Si nous voulons découvrir le fond de cette hypothèse, de la Raison pratique, il nous faut en suivre la racine plus profondément encore. Nous la voyons alors naître d’une certaine doctrine, que lui-même Kant a combattue déterminément, et qui reparaît ici, comme une réminiscence d’un état d’esprit antérieur, car elle se retrouve, sous son hypothèse d’une Raison pratique, accompagnée des impératifs et de l’autonomie ; elle en fait le fond, elle est là cachée, à l’insu même de l’auteur. Cette doctrine, c’est la psychologie rationnelle, celle qui divise l’homme en deux substances tout à fait hétérogènes, le corps qui est matériel, et l’âme immatérielle. C’est Platon qui le premier proposa formellement ce dogme, et s’efforça de l’établir au rang des vérités objectives. Mais Descartes la porta à sa dernière perfection, la mit au pinacle, en lui donnant la forme la plus exacte, la précision la plus scientifique.

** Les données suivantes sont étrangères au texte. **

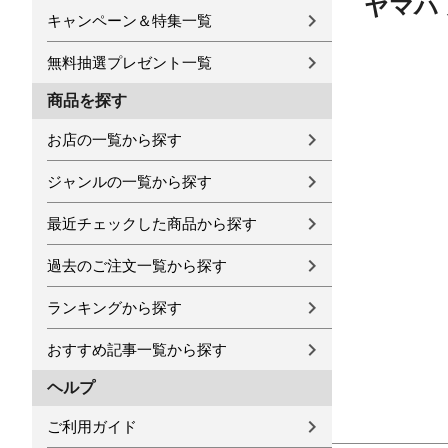
ヤマハ 
キャンペーン＆特集一覧
無料抽選プレゼント一覧
商品を探す
お店の一覧から探す
ジャンルの一覧から探す
最近チェックした商品から探す
過去のご注文一覧から探す
ランキングから探す
おすすめ記事一覧から探す
ヘルプ
ご利用ガイド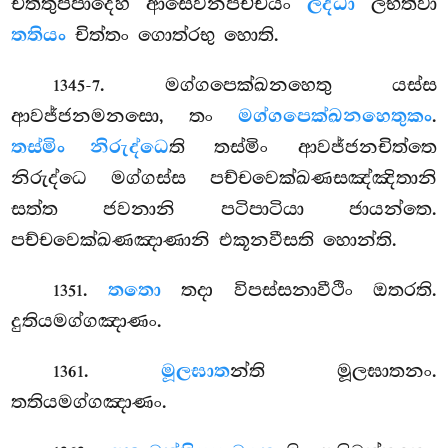
චිත්තුප්පාදෙහි ආසෙවනපච්චයං
ලද්ධා
ලභිත්වා
තතියං
චිත්තං ගොත්රභු හොති.
. මග්ගපෙක්ඛනහෙතු යස්ස
1345-7
ආවජ්ජනමනසො, තං
මග්ගපෙක්ඛනහෙතුකං
.
තස්මිං නිරුද්ධෙ
ති තස්මිං ආවජ්ජනචිත්තෙ
නිරුද්ධෙ මග්ගස්ස පච්චවෙක්ඛණසඤ්ඤිතානි
සත්ත ජවනානි පටිපාටියා ජායන්තෙ.
පච්චවෙක්ඛණඤාණානි එකූනවීසති හොන්ති.
.
තතො
තදා විපස්සනාවීථිං ඔතරති.
1351
දුතියමග්ගඤාණං.
.
මූලඝාත
න්ති මූලඝාතනං.
1361
තතියමග්ගඤාණං.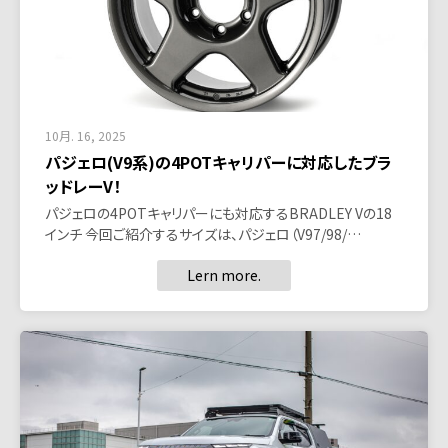
10月. 16, 2025
パジェロ(V9系)の4POTキャリパーに対応したブラ
ッドレーV！
パジェロの4POTキャリパーにも対応するBRADLEY Vの18
インチ 今回ご紹介するサイズは、パジェロ（V97/98/…
Lern more.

C’est bien ce qui en mit en lumière la fausseté : Spinoza, Locke, Kant, n’eurent qu’à la montrer. Spinoza d’abord (sa philosophie est opposée, pour l’essentiel, au dualisme de son maître) : niant les deux substances de Descartes, et cela expressément, il prend pour principe premier cette proposition : « Substantia cogitans et substantia extensa una eademque est substantia, quæ jam sub hoc, jam sub ille attributo comprehenditur[1]. » Puis Locke, qui luttant contre les idées innées, fait venir toute con-

  1. « La substance pensante et la substance étendue ne font qu’une seule et même substance, considérée tantôt sous un attribut, tantôt sous l’autre. » Éthique, partie II, prop. 7, corollaire.